Welcome to
The DFN Weekly

Perl Pipelining

By
Old Tom
OT Scripts Industrial Strength®

Have you ever had to read someone else's Perl CGI script, but the programmer got so darn tricky that you can't follow what's happening? Perhaps I can help! Let me teach you a technique that I call pipelining. Once you understand the concept, you'll find it much easier to understand what a given Perl script is doing. And, if you write Perl scripts yourself, you just might learn a new trick or two!

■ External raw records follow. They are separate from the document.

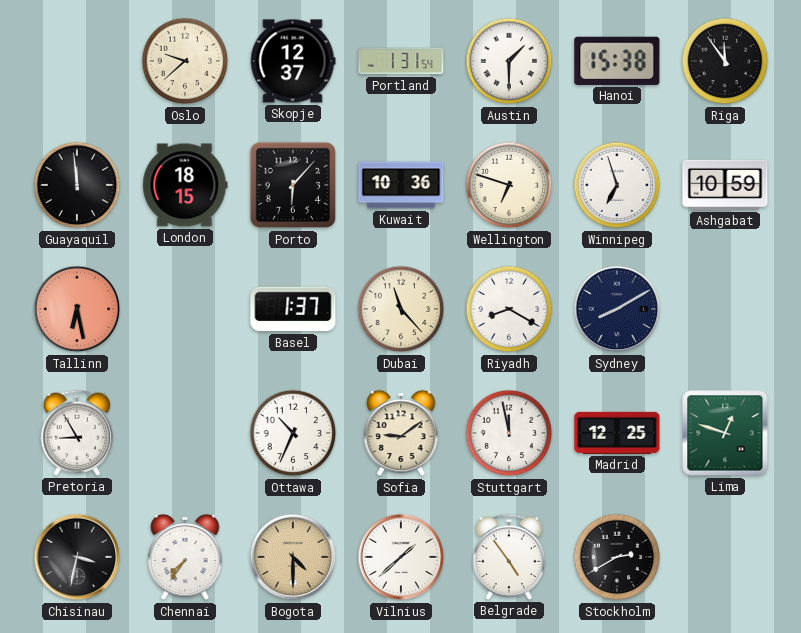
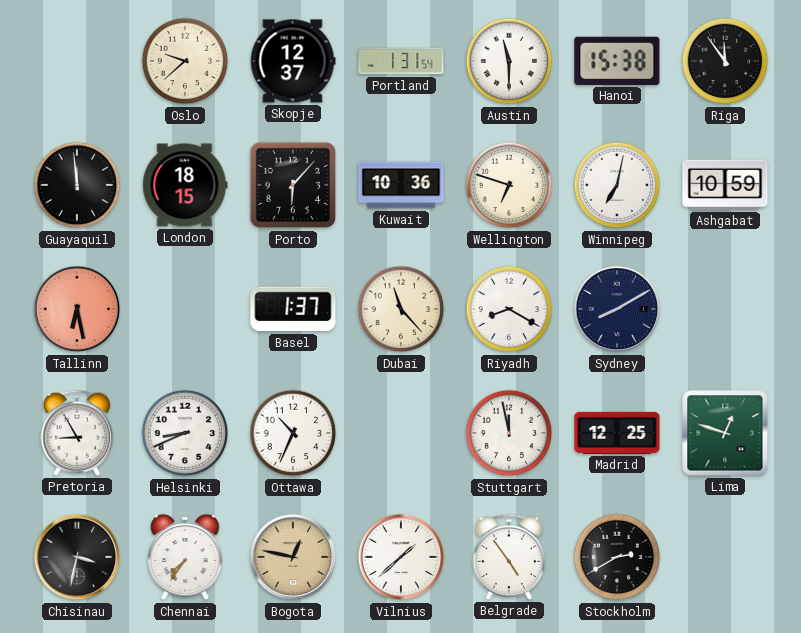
Austin: 1:30 -> 11:30
Winnipeg: 6:57 -> 7:02
Helsinki: none -> 8:41
Sofia: 9:09 -> none
Bogota: 4:30 -> 12:47
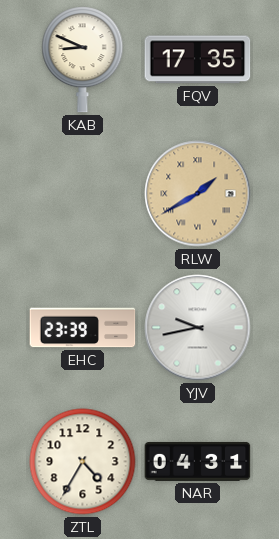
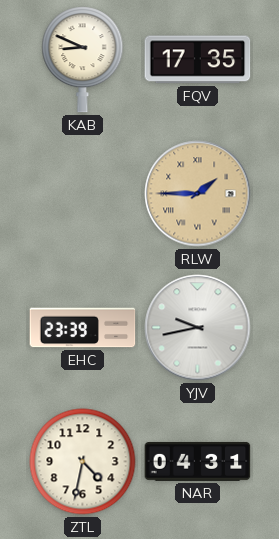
RLW: 1:40 -> 1:45
ZTL: 4:35 -> 4:32
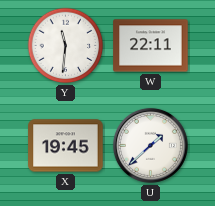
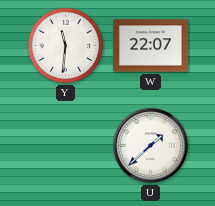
W: 22:11 -> 22:07
X: 19:45 -> none
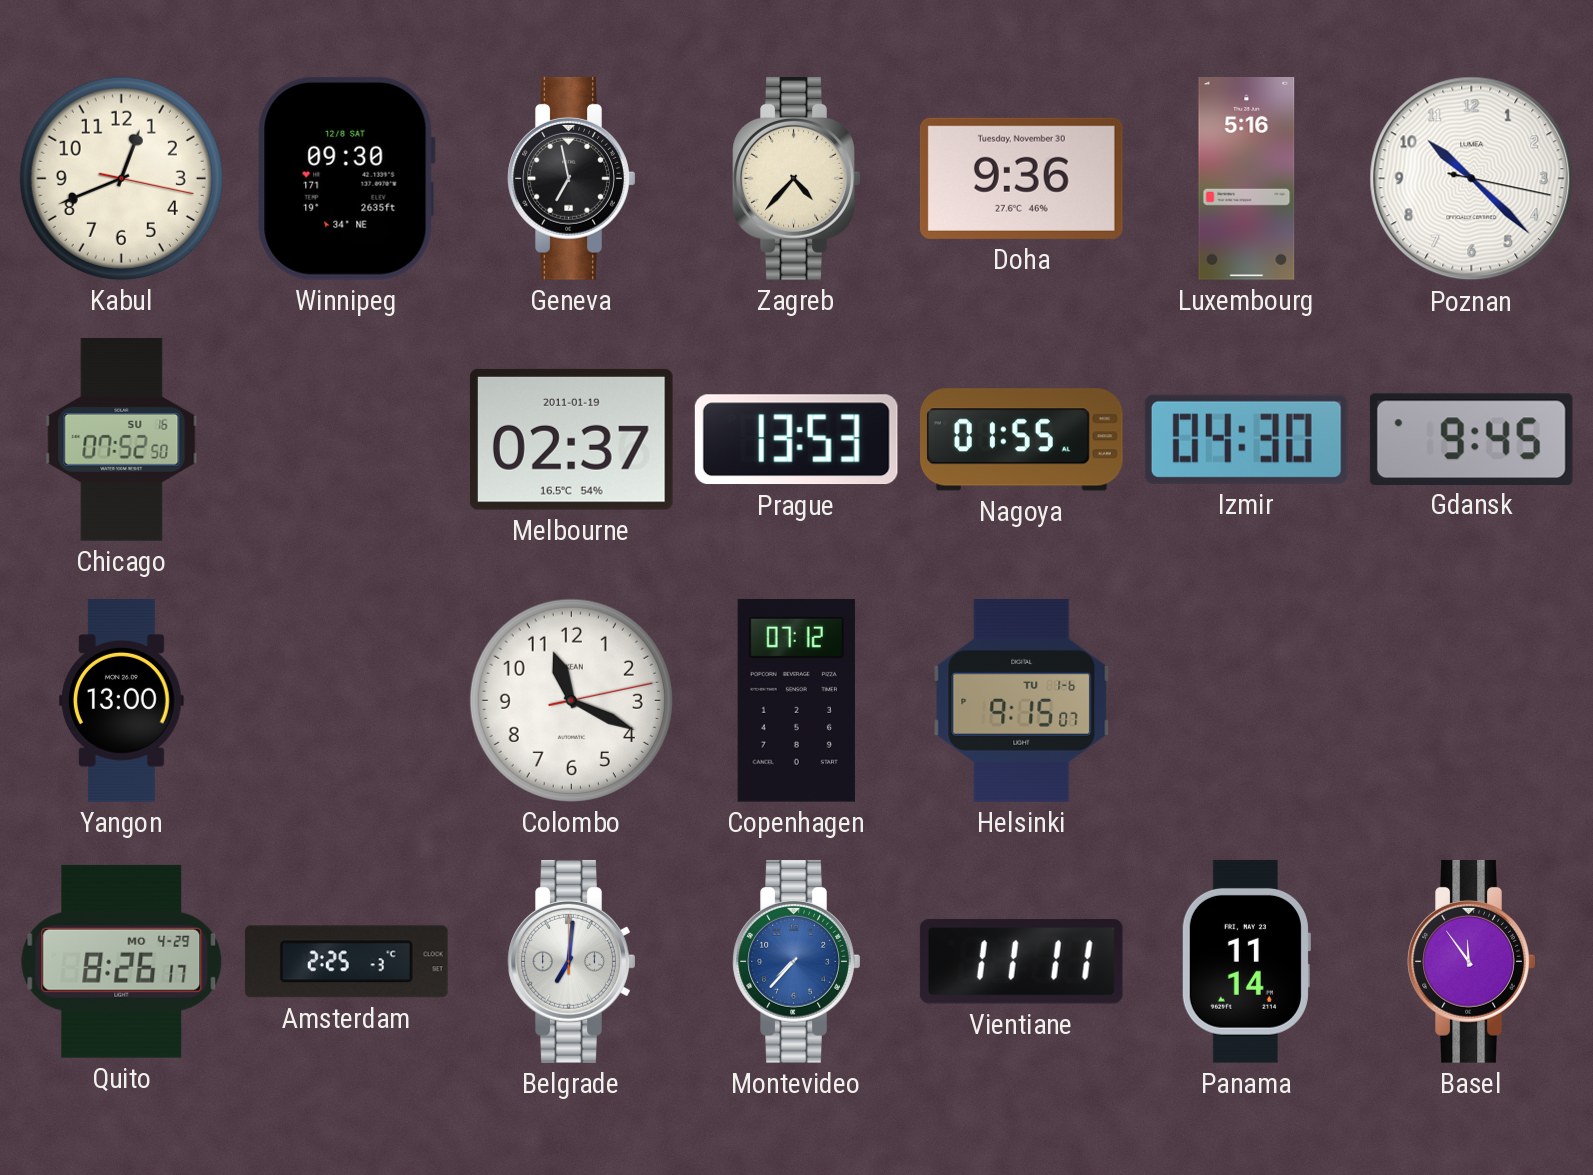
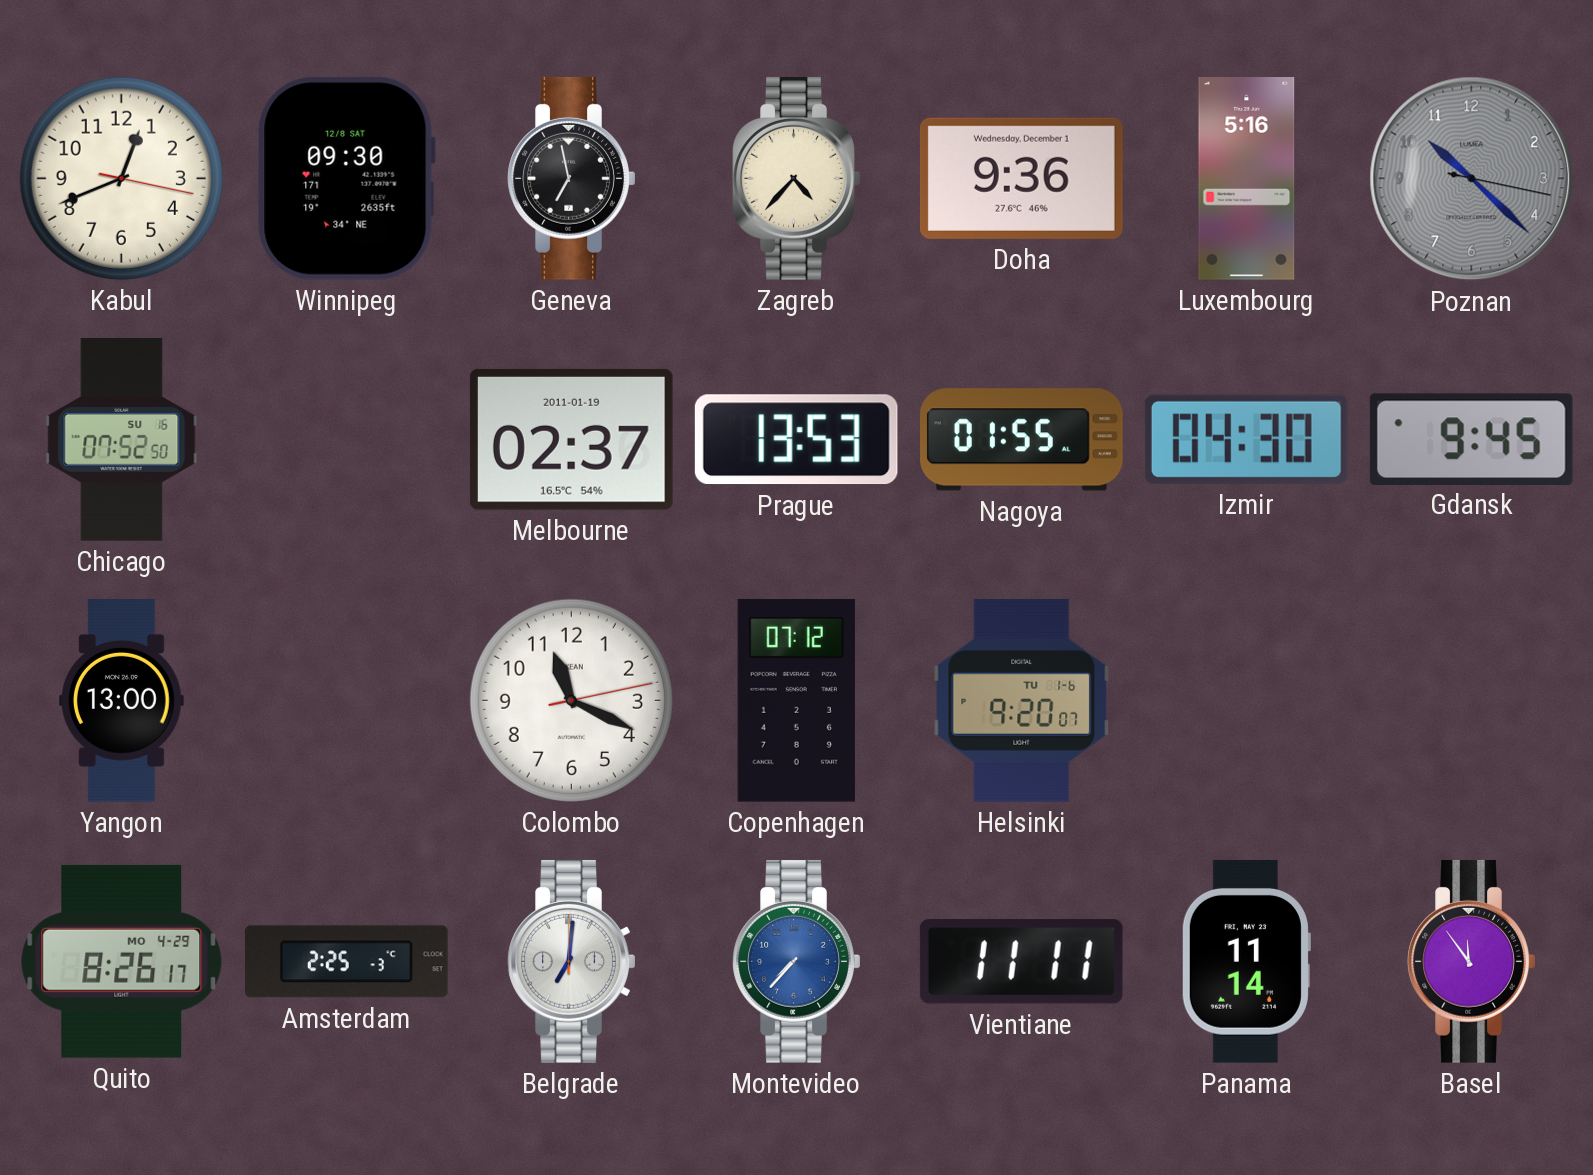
Doha date: Tuesday, November 30 -> Wednesday, December 1
Poznan dial: white -> grey
Helsinki: 9:15 -> 9:20
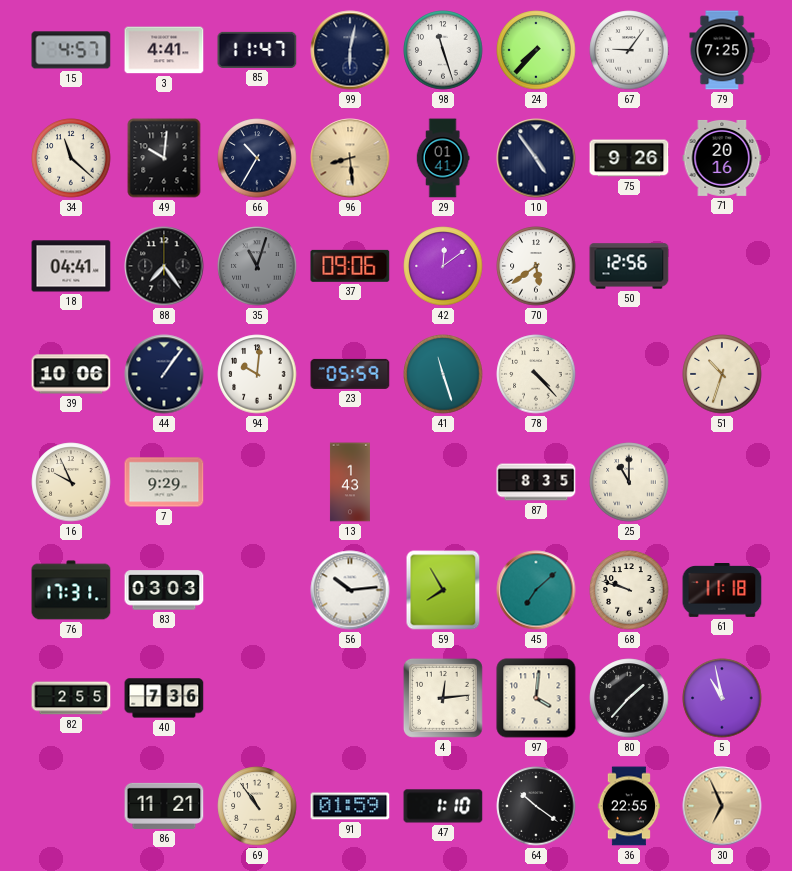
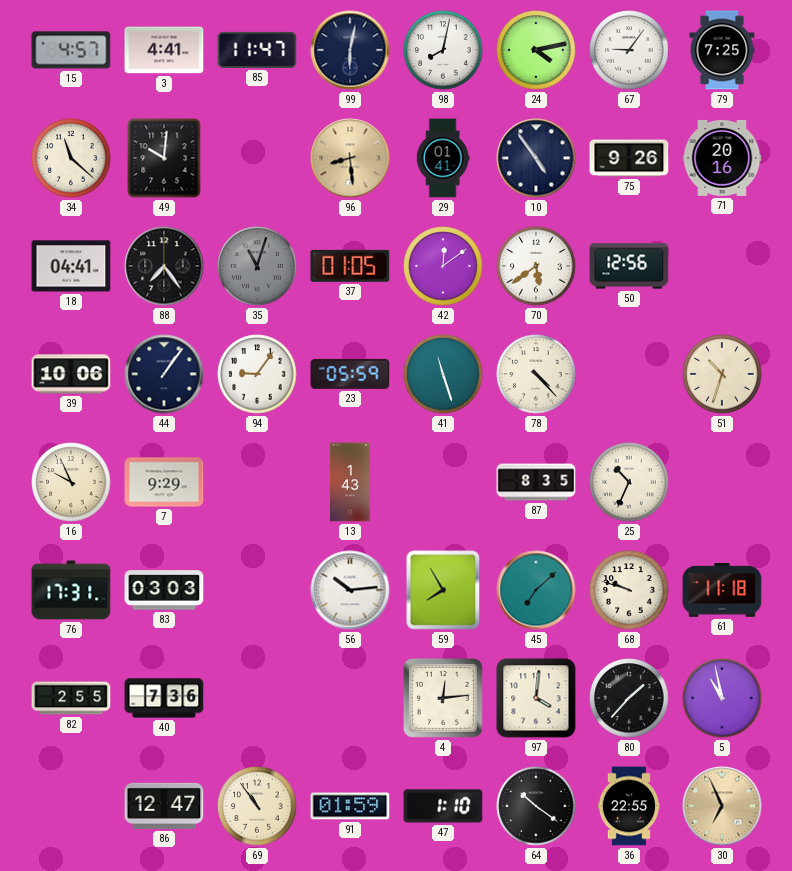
98: 11:27 -> 8:02
24: 7:37 -> 4:13
66: 10:35 -> none
37: 09:06 -> 01:05
94: 10:01 -> 9:06
25: 11:00 -> 10:34
86: 11:21 -> 12:47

As an example, let's look at a script that searches for all of the folders in your domain. For example, your domain might include:

http://www.domain.com/banners/
http://www.domain.com/images/
http://www.domain.com/members/
http://www.domain.com/members/paid
http://www.domain.com/members/leeches
http://www.domain.com/bbw/
http://www.domain.com/mature/
http://www.domain.com/mature/red
http://www.domain.com/mature/white
http://www.domain.com/mature/blue
http://www.domain.com/mature/blue/nekkid
http://www.domain.com/skanks/

Your domain root contains the six folders banners, images, members, bbw, mature, and skanks. members, in turn, contains paid and leeches. mature has its own subfolders and sub-sub-folders. Our goal is to construct a list of all of the URLs which are folders.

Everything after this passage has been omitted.